[PPT] - Spark and HPC for High Energy Physics Data Analyses Marc Paterno, PowerPoint Presentation

SLIDE 1

Spark and HPC for High Energy Physics Data Analyses

Marc Paterno, Jim Kowalkowski, and Saba Sehrish 2017 IEEE International Workshop on High-Performance Big Data Computing

SLIDE 2

Introduction

High energy physics (HEP) data analyses are data-intensive; 3×1014 particle collisions at the Large Hadron Collider (LHC) were analyzed in Higgs boson discovery. Most analyses involve compute-intensive statistical calculations. Future experiments will generate significantly larger data sets. Our question Can “Big Data” tools (e.g. Spark) and HPC resources benefit HEP’s data- and compute-intensive statistical analysis to improve time-to-physics?

SLIDE 3

A physics use case: search for Dark Matter

Image from http://cdms.phy.queensu.ca/PublicDocs/DM_Intro.html.

SLIDE 4

The Large Hadron Collider (LHC) at CERN

SLIDE 5

The Compact Muon Solenoid (CMS) detector at the LHC

SLIDE 6

A particle collision in the CMS detector

SLIDE 7

How particles are detected

SLIDE 8

Statistical analysis: a search for new particles

SLIDE 9

The current computing solution

Whole-event based processing, sequential file-based solution Batch processing on distributed computing farms 28,000 CPU hours to generate 2 TB tabular data, ∼ 1 day of processing to generate GBs of analysis tabular data, 5–30 minutes to run end-user analysis Filters used on analysis data to:

Select interesting events Reduce the event to a few relevant quantities Plot the relevant quantities

SLIDE 10

Why Spark might be an attractive option

In-memory large-scale distributed processing: Resilient distributed datasets (RDDs): collections of data partitioned across nodes, operated on in parallel Able to use parallel and distributed file system Write code in a high level language, with implicit parallelism

Spark SQL: a Spark module for structured data processing. DataFrame: a distributed collection of rows organized into named columns, an abstraction for optimized operations for selecting, filtering, aggregating and plotting structured data.
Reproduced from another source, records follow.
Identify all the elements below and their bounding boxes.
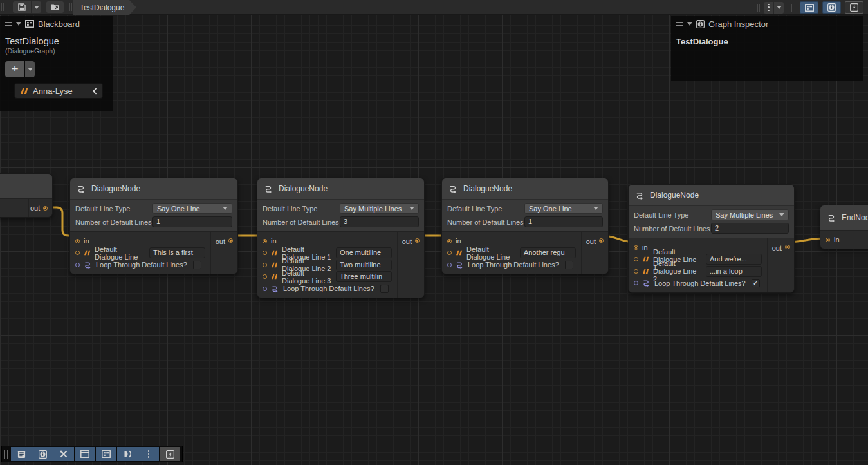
dialogue-node-2[interactable]: DialogueNode Default Line Type Say Multi… (257, 178, 425, 298)
add-property-dropdown[interactable] (25, 61, 35, 77)
line-port[interactable] (75, 251, 80, 255)
line-value-field[interactable]: One multiline (336, 247, 392, 258)
node-title-bar[interactable]: DialogueNode (629, 185, 794, 205)
speaker-name-field: kerName (0, 199, 28, 217)
blackboard-button[interactable] (96, 447, 116, 461)
out-port[interactable] (785, 245, 790, 249)
add-property-button[interactable]: + (5, 61, 24, 77)
line-value-field[interactable]: And we're... (706, 254, 762, 265)
graph-inspector-panel: Graph Inspector TestDialogue (671, 16, 863, 81)
blackboard-icon (805, 4, 814, 12)
document-button[interactable] (11, 447, 32, 461)
node-title: EndNode (842, 213, 868, 222)
save-options-button[interactable] (32, 1, 41, 13)
blackboard-icon (102, 450, 111, 458)
num-lines-field[interactable]: 3 (340, 216, 419, 227)
save-button[interactable] (13, 1, 31, 13)
dialogue-node-4[interactable]: DialogueNode Default Line Type Say Multi… (628, 184, 795, 293)
in-port[interactable] (634, 245, 638, 250)
loop-checkbox[interactable] (380, 285, 389, 293)
line-value-field[interactable]: ...in a loop (706, 266, 762, 277)
out-port[interactable] (43, 206, 48, 211)
collapse-arrow-icon[interactable] (687, 22, 692, 26)
graph-inspector-header[interactable]: Graph Inspector (671, 16, 863, 32)
info-button[interactable] (32, 447, 53, 461)
quote-icon (271, 250, 278, 256)
start-node[interactable]: Node kerName out (0, 173, 53, 218)
in-port[interactable] (447, 239, 452, 243)
open-asset-button[interactable] (46, 1, 64, 13)
toolbar-separator (757, 4, 760, 12)
collapse-chevron-icon[interactable] (92, 88, 97, 95)
node-title-bar[interactable]: DialogueNode (70, 178, 237, 199)
line-port[interactable] (263, 274, 267, 279)
out-port[interactable] (599, 238, 604, 243)
line-value-field[interactable]: Three multilin (336, 271, 392, 282)
toolbar-grip-icon[interactable] (4, 450, 8, 459)
line-port[interactable] (634, 257, 638, 261)
line-port[interactable] (447, 251, 452, 255)
collapse-arrow-icon[interactable] (16, 22, 21, 26)
line-type-label: Default Line Type (634, 211, 711, 219)
node-title-bar[interactable]: DialogueNode (257, 178, 424, 199)
drag-handle-icon[interactable] (676, 22, 683, 26)
end-node[interactable]: EndNode in (820, 205, 868, 249)
in-port[interactable] (75, 239, 80, 243)
window-button[interactable] (75, 447, 95, 461)
drag-handle-icon[interactable] (5, 22, 12, 26)
blackboard-header[interactable]: Blackboard (0, 16, 113, 32)
node-title: DialogueNode (279, 184, 328, 193)
line-port[interactable] (263, 251, 267, 255)
line-type-dropdown[interactable]: Say One Line (152, 203, 232, 214)
in-port[interactable] (263, 239, 267, 243)
node-title: DialogueNode (463, 184, 512, 193)
loop-checkbox[interactable] (565, 261, 573, 269)
out-port[interactable] (228, 238, 233, 243)
node-title-bar[interactable]: Node (0, 174, 52, 198)
line-port[interactable] (263, 263, 267, 267)
num-lines-field[interactable]: 1 (152, 216, 232, 227)
line-port[interactable] (634, 269, 638, 274)
graph-tab[interactable]: TestDialogue (73, 0, 136, 15)
options-dropdown-button[interactable] (774, 2, 784, 14)
dialogue-node-1[interactable]: DialogueNode Default Line Type Say One L… (69, 178, 238, 274)
num-lines-field[interactable]: 2 (711, 223, 789, 234)
line-value-field[interactable]: This is a first (149, 247, 205, 258)
node-title: DialogueNode (650, 191, 699, 200)
tools-button[interactable] (53, 447, 74, 461)
num-lines-field[interactable]: 1 (524, 216, 603, 227)
line-value-field[interactable]: Two multiline (336, 260, 392, 270)
loop-port[interactable] (263, 287, 267, 291)
line-type-dropdown[interactable]: Say Multiple Lines (340, 203, 419, 214)
toggle-blackboard-button[interactable] (800, 1, 818, 14)
toggle-inspector-button[interactable] (822, 1, 841, 14)
save-icon (17, 3, 26, 12)
dialogue-node-icon (448, 184, 458, 194)
spark-button[interactable] (160, 447, 180, 461)
loop-port[interactable] (447, 263, 452, 267)
property-name: Anna-Lyse (33, 86, 88, 96)
dialogue-node-3[interactable]: DialogueNode Default Line Type Say One L… (441, 178, 609, 274)
in-port[interactable] (826, 238, 830, 242)
more-button[interactable] (138, 447, 159, 461)
line-value-field[interactable]: Another regu (520, 247, 576, 258)
node-title-bar[interactable]: EndNode (820, 205, 868, 230)
line-type-dropdown[interactable]: Say One Line (524, 203, 603, 214)
options-menu-button[interactable] (764, 2, 773, 14)
out-port[interactable] (415, 238, 420, 243)
loop-label: Loop Through Default Lines? (468, 261, 559, 269)
loop-checkbox[interactable] (193, 261, 201, 269)
spark-icon (166, 450, 174, 459)
blackboard-property-row[interactable]: Anna-Lyse (14, 83, 103, 99)
toggle-spark-button[interactable] (845, 1, 863, 14)
loop-port[interactable] (634, 281, 638, 285)
preview-button[interactable] (117, 447, 138, 461)
loop-icon (271, 285, 279, 293)
blackboard-panel: Blackboard TestDialogue (DialogueGraph) … (0, 16, 113, 111)
loop-checkbox[interactable] (752, 279, 760, 287)
loop-port[interactable] (75, 263, 80, 267)
in-port-label: in (642, 243, 648, 251)
node-title-bar[interactable]: DialogueNode (442, 178, 608, 199)
line-type-dropdown[interactable]: Say Multiple Lines (711, 209, 789, 220)
tools-icon (59, 450, 68, 459)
Good for repeated analysis performed on the same large data Lazy evaluation used for transformations, allowing Spark’s Catalyst optimizer to optimize the whole graph of transformations before any calculation

Transformations map input RDDs into output RDDs; actions return the final result of an RDD calculation

Tuned installation available on (some) HPC platforms

SLIDE 11

HDF5: essential features

Tabular data representable as columns (datasets) in tables (groups). HDF5 is a widely-used format for the HPC systems; this allows us to use traditional HPC technologies to process these files. Parallel reading supported

SLIDE 12

Overview: computing solution using Spark and HDF5

Read HDF5 files into multiple DataFrames, one per particle type.
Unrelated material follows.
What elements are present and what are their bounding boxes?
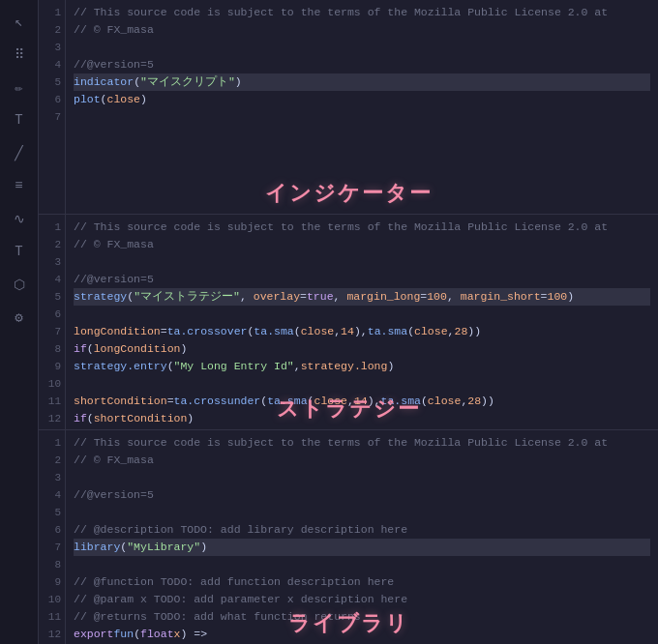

First, we had to translate from the standard HEP format to HDF5.

Define filtering operations on a DataFrame as a whole (as

Data are loaded once in memory and processed several times. Make plots, repeat as needed.

SLIDE 13

Simplified example of data

Standard HEP event-oriented data organization. Tabular organization

SLIDE 14

Reading HDF5 files into Spark

The columns of data are organized as we want them in the HDF5 file, but Spark provides no API to read them directly into DataFrames.

SLIDE 15

An example analysis

Find all the events that have:

missing ET (an event-level feature) greater than 200 GeV

For each selected event record:

missing ET the leading electron pT

Some observations Range queries across multiple variables are very frequent Hard to describe by just using SQL declarative statements Relational databases that we are familiar with are unable to efficiently deal with these types of queries

SLIDE 16

Coding a physics analysis with the DataFrame API

1 val good_electrons =

2 electrons.filter("pt" >200)

3 .filter(abs("eta") <2.5)

4 .filter("qual" >5)

5 .groupBy("event")

6 .agg(max("pt"),"eid")

8 val good_events =

9 events.filter("met" >200)

11 val result_df =

12 good_events.join( good_electrons ) Using result, make a histogram of the pT of the “leading electron” for each good event.

SLIDE 17

Measuring the performance

The real analysis we implemented involves much more complicated selection criteria, and many of them. It required the use of user defined functions (UDFs). In order to understand where time is spent by Spark, we determined

the time to read from HDF5 file into RDDs (step 1 ) the time to transpose RDDs (step 2 ) the time to create DataFrames from RDDs (step 3 ) the time to run analysis code (step 4 )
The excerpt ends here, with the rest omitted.